REQUIREMENT:
Give back each line of the data exactly as it reads, minus the pictures.

##### DATA FOR PROCESSING #####

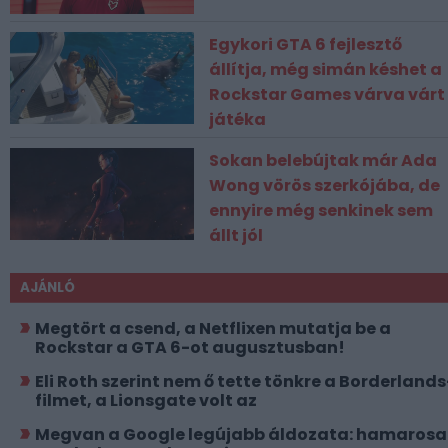
Egykori GTA 6 fejlesztő
állítja, még simán késhet a
Rockstar Games várva várt
játéka
Sokan belebújtak már Ada
Wong vörös szerkójába, de
ennyire még senkinek sem
állt jól
AJÁNLÓ
Megtört a csend, a Netflixen mutatja be a
Rockstar a GTA 6-ot augusztusban!
Eli Roth szerint nem ő tette tönkre a Borderlands
filmet, a Lionsgate volt az
Megvan a Google legújabb áldozata: hamaros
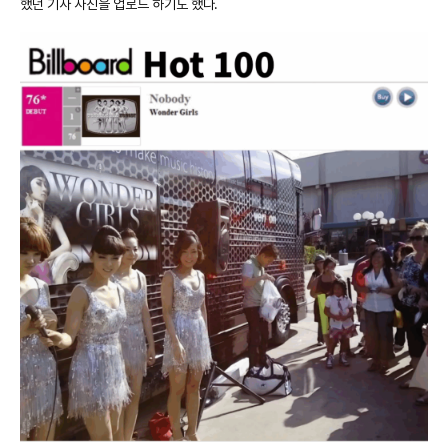
했던 기사 사진을 업로드 하기도 했다.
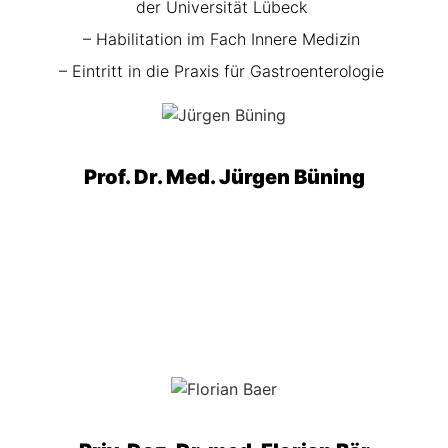
der Universität Lübeck
– Habilitation im Fach Innere Medizin
– Eintritt in die Praxis für Gastroenterologie
Prof. Dr. Med. Jürgen Büning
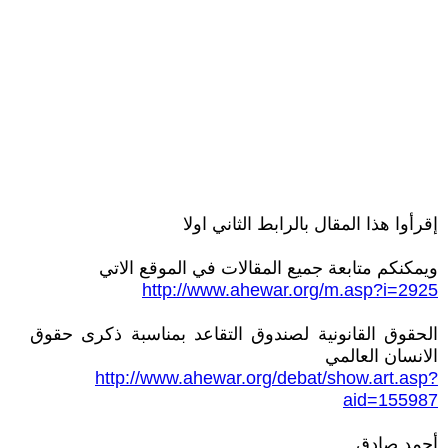
إقرأوا هذا المقال بالرابط الثاني اولا
ويمكنكم متابعة جميع المقالات في الموقع الاتي
http://www.ahewar.org/m.asp?i=2925
الحقوق القانونية لصندوق التقاعد بمناسبة ذكرى حقوق
الانسان العالمي
http://www.ahewar.org/debat/show.art.asp?
aid=155987
أحمد صادق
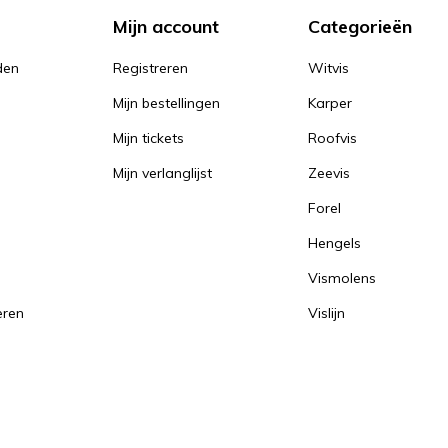
Mijn account
Categorieën
den
Registreren
Witvis
Mijn bestellingen
Karper
Mijn tickets
Roofvis
Mijn verlanglijst
Zeevis
Forel
Hengels
Vismolens
eren
Vislijn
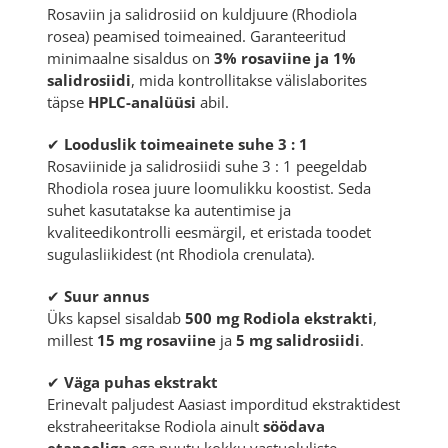
Rosaviin ja salidrosiid on kuldjuure (
Rhodiola
rosea
) peamised toimeained. Garanteeritud
minimaalne sisaldus on
3% rosaviine ja 1%
salidrosiidi
, mida kontrollitakse välislaborites
täpse
HPLC-analüüsi
abil.
✔
Looduslik toimeainete suhe 3 : 1
Rosaviinide ja salidrosiidi suhe 3 : 1 peegeldab
Rhodiola rosea juure loomulikku koostist. Seda
suhet kasutatakse ka autentimise ja
kvaliteedikontrolli eesmärgil, et eristada toodet
sugulasliikidest (nt Rhodiola crenulata).
✔
Suur annus
Üks kapsel sisaldab
500 mg Rodiola ekstrakti
,
millest
15 mg rosaviine
ja
5 mg salidrosiidi
.
✔
Väga puhas ekstrakt
Erinevalt paljudest Aasiast imporditud ekstraktidest
ekstraheeritakse Rodiola ainult
söödava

#####

SOLVED EXERCISE:
Egykori GTA 6 fejlesztő
állítja, még simán késhet a
Rockstar Games várva várt
játéka
Sokan belebújtak már Ada
Wong vörös szerkójába, de
ennyire még senkinek sem
állt jól
AJÁNLÓ
Megtört a csend, a Netflixen mutatja be a
Rockstar a GTA 6-ot augusztusban!
Eli Roth szerint nem ő tette tönkre a Borderlands
filmet, a Lionsgate volt az
Megvan a Google legújabb áldozata: hamaros
했던 기사 사진을 업로드 하기도 했다.
der Universität Lübeck
– Habilitation im Fach Innere Medizin
– Eintritt in die Praxis für Gastroenterologie
Prof. Dr. Med. Jürgen Büning
إقرأوا هذا المقال بالرابط الثاني اولا
ويمكنكم متابعة جميع المقالات في الموقع الاتي
http://www.ahewar.org/m.asp?i=2925
الحقوق القانونية لصندوق التقاعد بمناسبة ذكرى حقوق
الانسان العالمي
http://www.ahewar.org/debat/show.art.asp?
aid=155987
أحمد صادق
Mijn account
Categorieën
den
Registreren
Witvis
Mijn bestellingen
Karper
Mijn tickets
Roofvis
Mijn verlanglijst
Zeevis
Forel
Hengels
Vismolens
eren
Vislijn
Rosaviin ja salidrosiid on kuldjuure (
Rhodiola
rosea
) peamised toimeained. Garanteeritud
minimaalne sisaldus on
3% rosaviine ja 1%
salidrosiidi
, mida kontrollitakse välislaborites
täpse
HPLC-analüüsi
abil.
✔
Looduslik toimeainete suhe 3 : 1
Rosaviinide ja salidrosiidi suhe 3 : 1 peegeldab
Rhodiola rosea juure loomulikku koostist. Seda
suhet kasutatakse ka autentimise ja
kvaliteedikontrolli eesmärgil, et eristada toodet
sugulasliikidest (nt Rhodiola crenulata).
✔
Suur annus
Üks kapsel sisaldab
500 mg Rodiola ekstrakti
,
millest
15 mg rosaviine
ja
5 mg salidrosiidi
.
✔
Väga puhas ekstrakt
Erinevalt paljudest Aasiast imporditud ekstraktidest
ekstraheeritakse Rodiola ainult
söödava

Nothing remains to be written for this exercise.